- [Assignment] Pictures must not appear in the copy. Set down exactly the line with "assim que for atingido o número máximo de" and each line after it through the end of the data below.

- [Exercise material]

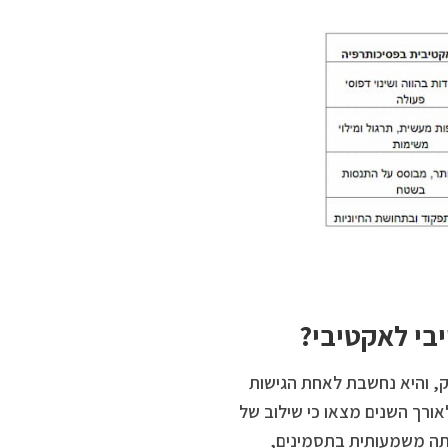
בי לאקטיבי?
ק, והיא נחשבת לאחת הגישות
אורך השנים מצאו כי שילוב של
תה משמעותית בתסמינים,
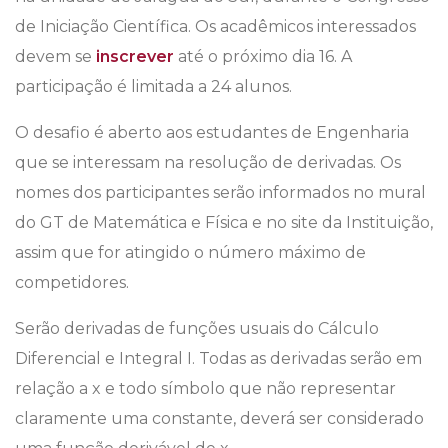
de Iniciação Científica. Os acadêmicos interessados
devem se
inscrever
até o próximo dia 16. A
participação é limitada a 24 alunos.
O desafio é aberto aos estudantes de Engenharia
que se interessam na resolução de derivadas. Os
nomes dos participantes serão informados no mural
do GT de Matemática e Física e no site da Instituição,
assim que for atingido o número máximo de
competidores.
Serão derivadas de funções usuais do Cálculo
Diferencial e Integral I. Todas as derivadas serão em
relação a x e todo símbolo que não representar
claramente uma constante, deverá ser considerado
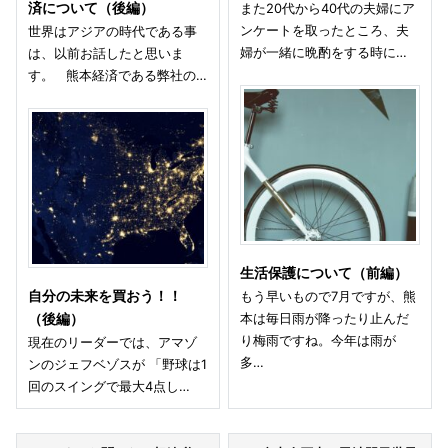
済について（後編）
また20代から40代の夫婦にア
ンケートを取ったところ、夫
世界はアジアの時代である事
婦が一緒に晩酌をする時に…
は、以前お話したと思いま
す。 熊本経済である弊社の…
生活保護について（前編）
自分の未来を買おう！！
もう早いもので7月ですが、熊
本は毎日雨が降ったり止んだ
（後編）
り梅雨ですね。今年は雨が
現在のリーダーでは、アマゾ
多…
ンのジェフベゾスが 「野球は1
回のスイングで最大4点し…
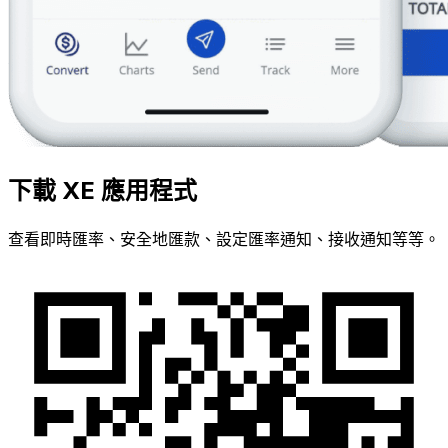
下載 XE 應用程式
查看即時匯率、安全地匯款、設定匯率通知、接收通知等等。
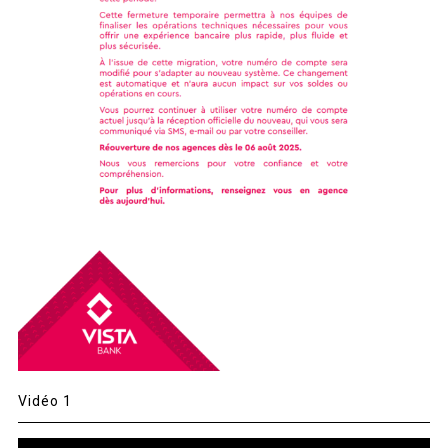
Vidéo 1
Lecteur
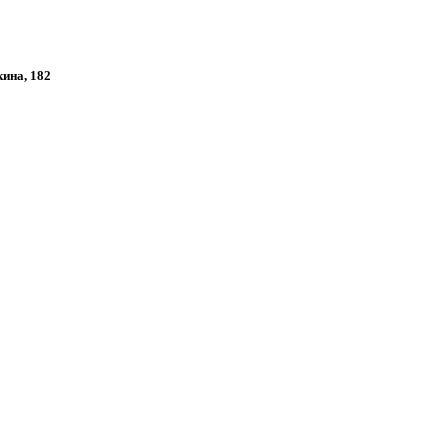
кина, 182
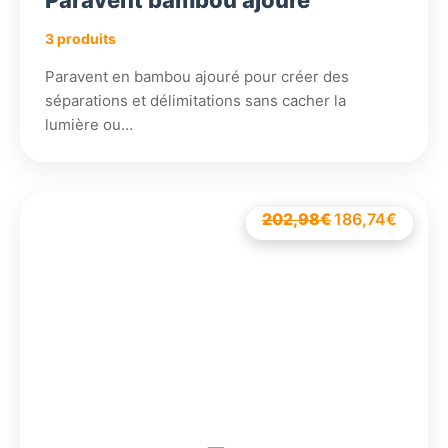
Paravent bambou ajouré
3 produits
Paravent en bambou ajouré pour créer des
séparations et délimitations sans cacher la
lumière ou…
202,98
€
134,58
Le
186,18
186,74
132,18
€
€
€
€
Le
prix
prix
initial
actuel
était :
est :
202,98€.
186,7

- [Written response]
assim que for atingido o número máximo de
competidores.
Serão derivadas de funções usuais do Cálculo
Diferencial e Integral I. Todas as derivadas serão em
relação a x e todo símbolo que não representar
claramente uma constante, deverá ser considerado
済について（後編）
また20代から40代の夫婦にア
ンケートを取ったところ、夫
世界はアジアの時代である事
婦が一緒に晩酌をする時に…
は、以前お話したと思いま
す。 熊本経済である弊社の…
生活保護について（前編）
自分の未来を買おう！！
もう早いもので7月ですが、熊
本は毎日雨が降ったり止んだ
（後編）
り梅雨ですね。今年は雨が
現在のリーダーでは、アマゾ
多…
ンのジェフベゾスが 「野球は1
回のスイングで最大4点し…
下載 XE 應用程式
查看即時匯率、安全地匯款、設定匯率通知、接收通知等等。
Vidéo 1
Lecteur
кина, 182
Paravent bambou ajouré
3 produits
Paravent en bambou ajouré pour créer des
séparations et délimitations sans cacher la
lumière ou…
202,98
€
134,58
Le
186,18
186,74
132,18
€
€
€
€
Le
prix
prix
initial
actuel
était :
est :
202,98€.
186,7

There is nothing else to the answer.